Ministros do STF mudaram Renan no cargo

Manoel Ventura

10/12/2016

 

 

Há um mês, magistrados avaliaram que réu não pode chefiar Poder

 

-BRASÍLIA- No julgamento que manteve Renan Calheiros (PMDB-AL) na presidência do Senado, ao menos dois ministros dos Supremo Tribunal Federal (STF), além do decano Celso de Mello, decidiram não aplicar uma tese que eles haviam adotado, em novembro, para caracterizar a incompatibilidade entre exercer cargo que está na linha sucessória da Presidência da República e ser réu em ação penal. No mês passado, os ministros Luiz Fux e Teori Zavascki seguiram integralmente o voto de Marco Aurélio Mello, relator da ação, que entendeu ser necessário afastar do cargo de presidente da Câmara, do Senado ou do STF quem teve denúncia aceita.

Nesta semana, ao votarem para derrubar a decisão de Marco Aurélio que tirava Renan do cargo e colocá-lo de volta no comando do Senado, Fux e Teori apresentaram novas justificativas. No julgamento iniciado em 3 de novembro — e suspenso por pedido de vista do ministro Dias Toffoli —, Marco Aurélio sustentou que não bastava afastar a possibilidade de um réu assumir a Presidência, solução adotada no caso Renan, mas era necessário retirálo do cargo. Teori Zavascki, ao acompanhar o relator, na época, citou o afastamento do ex-deputado Eduardo Cunha da presidência da Câmara.

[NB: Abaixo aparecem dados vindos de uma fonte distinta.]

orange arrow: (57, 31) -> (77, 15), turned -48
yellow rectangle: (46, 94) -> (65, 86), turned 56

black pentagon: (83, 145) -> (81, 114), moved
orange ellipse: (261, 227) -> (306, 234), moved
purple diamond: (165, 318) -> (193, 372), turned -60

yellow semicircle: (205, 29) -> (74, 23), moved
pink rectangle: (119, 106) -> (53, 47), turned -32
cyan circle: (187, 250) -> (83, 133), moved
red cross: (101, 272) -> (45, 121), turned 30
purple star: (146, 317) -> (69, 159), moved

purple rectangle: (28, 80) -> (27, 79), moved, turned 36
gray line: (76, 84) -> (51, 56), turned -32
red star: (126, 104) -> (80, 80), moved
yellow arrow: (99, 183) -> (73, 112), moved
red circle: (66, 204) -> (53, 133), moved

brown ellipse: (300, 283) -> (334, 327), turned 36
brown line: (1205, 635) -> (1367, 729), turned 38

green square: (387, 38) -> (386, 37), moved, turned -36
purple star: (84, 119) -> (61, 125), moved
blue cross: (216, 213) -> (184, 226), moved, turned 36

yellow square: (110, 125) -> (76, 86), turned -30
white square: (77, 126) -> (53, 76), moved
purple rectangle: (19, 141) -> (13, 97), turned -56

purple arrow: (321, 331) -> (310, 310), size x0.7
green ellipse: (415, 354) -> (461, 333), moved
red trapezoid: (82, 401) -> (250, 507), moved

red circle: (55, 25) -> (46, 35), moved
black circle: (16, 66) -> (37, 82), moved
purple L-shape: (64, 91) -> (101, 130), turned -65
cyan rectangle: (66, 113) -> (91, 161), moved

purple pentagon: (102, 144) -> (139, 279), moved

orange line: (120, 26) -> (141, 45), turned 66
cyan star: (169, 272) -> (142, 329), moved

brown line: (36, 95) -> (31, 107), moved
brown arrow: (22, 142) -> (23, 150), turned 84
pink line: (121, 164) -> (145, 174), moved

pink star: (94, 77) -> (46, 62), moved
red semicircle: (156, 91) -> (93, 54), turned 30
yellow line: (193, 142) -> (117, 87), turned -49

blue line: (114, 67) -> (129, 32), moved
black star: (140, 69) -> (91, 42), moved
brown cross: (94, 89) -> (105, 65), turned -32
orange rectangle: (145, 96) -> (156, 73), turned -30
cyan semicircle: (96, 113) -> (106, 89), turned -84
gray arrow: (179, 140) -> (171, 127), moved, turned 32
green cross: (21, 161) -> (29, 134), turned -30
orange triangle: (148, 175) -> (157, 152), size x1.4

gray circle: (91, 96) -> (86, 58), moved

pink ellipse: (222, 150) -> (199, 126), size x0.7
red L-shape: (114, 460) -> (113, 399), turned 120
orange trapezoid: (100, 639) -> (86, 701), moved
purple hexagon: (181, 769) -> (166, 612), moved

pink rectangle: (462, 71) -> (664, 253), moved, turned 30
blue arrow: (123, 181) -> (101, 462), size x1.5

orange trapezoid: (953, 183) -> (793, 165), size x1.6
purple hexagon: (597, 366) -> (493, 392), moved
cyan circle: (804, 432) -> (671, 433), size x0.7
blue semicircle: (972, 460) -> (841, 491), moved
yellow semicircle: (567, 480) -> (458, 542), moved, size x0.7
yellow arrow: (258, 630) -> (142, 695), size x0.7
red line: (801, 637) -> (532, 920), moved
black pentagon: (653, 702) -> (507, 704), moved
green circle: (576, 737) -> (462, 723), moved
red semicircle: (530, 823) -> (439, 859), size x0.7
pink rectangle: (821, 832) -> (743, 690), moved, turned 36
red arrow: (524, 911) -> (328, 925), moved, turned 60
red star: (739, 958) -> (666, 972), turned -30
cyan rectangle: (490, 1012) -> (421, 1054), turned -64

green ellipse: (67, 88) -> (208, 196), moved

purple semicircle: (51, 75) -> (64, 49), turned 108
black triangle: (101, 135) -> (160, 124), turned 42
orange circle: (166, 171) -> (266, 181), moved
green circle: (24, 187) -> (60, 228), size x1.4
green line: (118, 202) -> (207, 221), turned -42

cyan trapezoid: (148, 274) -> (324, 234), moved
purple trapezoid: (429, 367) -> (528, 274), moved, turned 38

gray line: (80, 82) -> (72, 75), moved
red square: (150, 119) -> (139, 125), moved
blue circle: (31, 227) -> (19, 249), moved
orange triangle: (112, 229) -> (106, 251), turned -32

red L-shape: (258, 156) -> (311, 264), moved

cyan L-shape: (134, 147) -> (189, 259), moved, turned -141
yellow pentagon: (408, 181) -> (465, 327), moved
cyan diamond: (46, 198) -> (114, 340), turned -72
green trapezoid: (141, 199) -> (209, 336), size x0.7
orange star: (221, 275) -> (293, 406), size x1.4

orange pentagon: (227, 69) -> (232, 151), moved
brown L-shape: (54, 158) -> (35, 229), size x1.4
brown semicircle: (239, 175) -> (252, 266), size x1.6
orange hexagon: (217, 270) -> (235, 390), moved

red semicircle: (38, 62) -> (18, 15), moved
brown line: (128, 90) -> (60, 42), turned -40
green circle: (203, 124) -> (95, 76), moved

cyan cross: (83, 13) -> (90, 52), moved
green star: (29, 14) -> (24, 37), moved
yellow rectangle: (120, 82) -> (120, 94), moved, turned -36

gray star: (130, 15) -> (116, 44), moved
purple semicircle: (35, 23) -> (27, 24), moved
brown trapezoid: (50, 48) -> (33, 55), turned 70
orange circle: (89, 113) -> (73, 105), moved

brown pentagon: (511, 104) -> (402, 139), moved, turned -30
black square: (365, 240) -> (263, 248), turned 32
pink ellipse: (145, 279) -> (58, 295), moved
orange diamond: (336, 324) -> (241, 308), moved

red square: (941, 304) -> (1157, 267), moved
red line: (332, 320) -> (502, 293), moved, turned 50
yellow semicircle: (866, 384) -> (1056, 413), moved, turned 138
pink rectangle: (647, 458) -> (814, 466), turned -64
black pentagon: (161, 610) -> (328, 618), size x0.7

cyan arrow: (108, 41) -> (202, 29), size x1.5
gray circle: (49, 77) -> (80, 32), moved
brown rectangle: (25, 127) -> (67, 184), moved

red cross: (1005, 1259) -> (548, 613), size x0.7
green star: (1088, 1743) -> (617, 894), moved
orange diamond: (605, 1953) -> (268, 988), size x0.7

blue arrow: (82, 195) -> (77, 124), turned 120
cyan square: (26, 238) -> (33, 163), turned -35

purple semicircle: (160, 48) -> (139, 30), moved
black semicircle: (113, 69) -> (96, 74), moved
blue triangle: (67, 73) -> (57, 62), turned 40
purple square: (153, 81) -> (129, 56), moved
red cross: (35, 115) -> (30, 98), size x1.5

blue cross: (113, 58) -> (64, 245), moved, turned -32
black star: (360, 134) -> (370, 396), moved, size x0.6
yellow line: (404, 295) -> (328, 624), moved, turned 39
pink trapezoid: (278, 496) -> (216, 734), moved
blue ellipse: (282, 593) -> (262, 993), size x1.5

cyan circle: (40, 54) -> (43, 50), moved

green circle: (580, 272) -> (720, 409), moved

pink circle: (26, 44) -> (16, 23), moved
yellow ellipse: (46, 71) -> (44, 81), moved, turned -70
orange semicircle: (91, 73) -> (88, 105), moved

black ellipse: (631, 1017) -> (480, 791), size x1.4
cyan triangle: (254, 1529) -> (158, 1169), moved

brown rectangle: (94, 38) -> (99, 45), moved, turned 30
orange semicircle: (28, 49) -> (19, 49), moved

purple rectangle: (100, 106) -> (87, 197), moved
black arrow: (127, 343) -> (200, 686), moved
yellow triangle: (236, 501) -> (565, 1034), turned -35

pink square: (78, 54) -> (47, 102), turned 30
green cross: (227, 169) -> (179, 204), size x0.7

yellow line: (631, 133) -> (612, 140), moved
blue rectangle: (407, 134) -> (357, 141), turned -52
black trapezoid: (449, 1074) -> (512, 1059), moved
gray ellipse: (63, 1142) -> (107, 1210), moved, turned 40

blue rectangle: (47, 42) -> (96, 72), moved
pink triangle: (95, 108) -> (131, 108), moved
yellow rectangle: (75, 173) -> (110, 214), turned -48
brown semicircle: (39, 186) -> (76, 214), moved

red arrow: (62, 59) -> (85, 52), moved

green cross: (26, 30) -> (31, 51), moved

Na decisão que afastou Eduardo Cunha, Teori argumentou que, embora a Constituição não declare expressamente a necessidade de afastamento da função de presidência dos Poderes, “não é demasia afirmar que ela acena vividamente nesse sentido, sobretudo nas hipóteses em que seja possível vislumbrar que as infrações penais tenham sido adjetivadas por desvios funcionais”. O Supremo aceitou denúncia contra Renan Calheiros por peculato — desviar bem público em proveito particular.

Ao votar na quarta-feira passada, porém, Teori reconheceu que já se manifestara pela saída de réus dos cargos, mas disse não ver urgência no caso do peemedebista.

— Não me parece defluir de sua condição de presidente do Senado já em fins de mandato outro risco de dano da ordem institucional que não o eventual exercício, nesse período, do cargo de presidente da República. É nesses limites que proponho que seja referendada a liminar — afirmou Teori.

Quando acompanhou totalmente o voto de Marco Aurélio, em novembro, o ministro Luiz Fux discursou em defesa da ética por ocupantes de cargos públicos:

— É ultraje conceber que o chefe da nação remanesça normalmente no exercício de suas atribuições constitucionais quando se encontra contra ele em trâmite ações penais ou de responsabilidade.

No caso Renan, Fux usou a crise política e econômica para dizer que o “periculum in mora” (perigo de demora, um dos fundamentos para a concessão da liminar) era inverso caso o senador saísse do cargo:

— Tendo em vista a inexistência de previsão constitucional de afastamento, e tendo em vista uma agenda política nacional que clama por socorro e deliberação imediata, nós estamos vivendo, quer queiramos ou não, uma anomalia institucional. O momento atual é de anormalidade institucional. O “periculum in mora” é inverso. Já há uma agenda do Parlamento sobre a qual o Judiciário não pode ter a menor ingerência tratando-se de um estado democrático de direito, onde, se existe instância hegemônica, ela deve ser o Poder Legislativo. Estamos agindo com a responsabilidade política que nos impõe.

 

 

O globo, n. 30441, 10/12/2016. País, p. 10.